While cooling employment growth is a positive sign for the Federal Reserve in its efforts to cool the economy, Zonda chief economist Ali Wolf says the July report provided “mixed” results for next steps in the economy.

“The slowing of the rate of job growth was good, as Americans can still find jobs, but demand for employees feels less insatiable,” says Wolf. “The persistently high levels of wage growth, however, will be less welcome news for policymakers; high wage growth is one of the contributors to wider inflation in the economy.”

According to the BLS, over the past 12 months, hourly earnings have increased by 4.4%, a level similar to wage growth in recent months. Fannie Mae deputy chief economist Mark Palim says “such strong wage growth” remains above a level that would correspond to the Federal Reserve’s 2% inflation target.

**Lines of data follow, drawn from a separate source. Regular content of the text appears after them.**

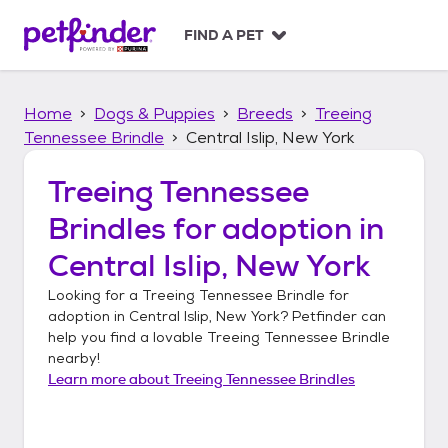
S
k
FIND A PET
i
p
t
Home
Dogs & Puppies
Breeds
Treeing
o
c
Tennessee Brindle
Central Islip, New York
o
n
Treeing Tennessee
t
Brindles
for adoption in
e
n
Central Islip, New York
t
Looking for a
Treeing Tennessee Brindle
for
adoption in
Central Islip, New York
? Petfinder can
help you find a lovable
Treeing Tennessee Brindle
nearby!
Learn more about
Treeing Tennessee Brindles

In July, both the unemployment rate, at 3.5%, and the number of unemployed persons, at 5.8 million, were little changed. The unemployment rate has ranged between 3.4% and 3.7% since March 2022. Job gains were most widespread in the health care, social assistance, financial activities, and wholesale trade sectors. Residential construction employment increased by 7,800 in July, a trend that should help builders alleviate supply constraints, according to Palim.

“Job growth over the prior two months was revised downward by a combined 49,000, another sign of gradual slowing,” says Palim. “The biggest gains were seen in the private education and health services (+100,000 jobs) sector, while the temporary help services sector (-22,100 jobs) saw the biggest decline.”

The number of long-term unemployed—those jobless for 27 weeks or more—was little changed at 1.2 million in July and accounted for 19.9% of all unemployed persons. The number of persons on temporary layoff decreased by 175,000 to 667,000 in July, while the number of permanent job losers was little changed at 1.4 million.

The labor force participation rate was 62.6% for the fifth consecutive month, while the employment-population ratio was little changed in July at 60.4%.

“The number of workers who hold a part-time job but would prefer full-time employment fell by nearly 200,000 in July, a positive sign for labor demand,” Palim says.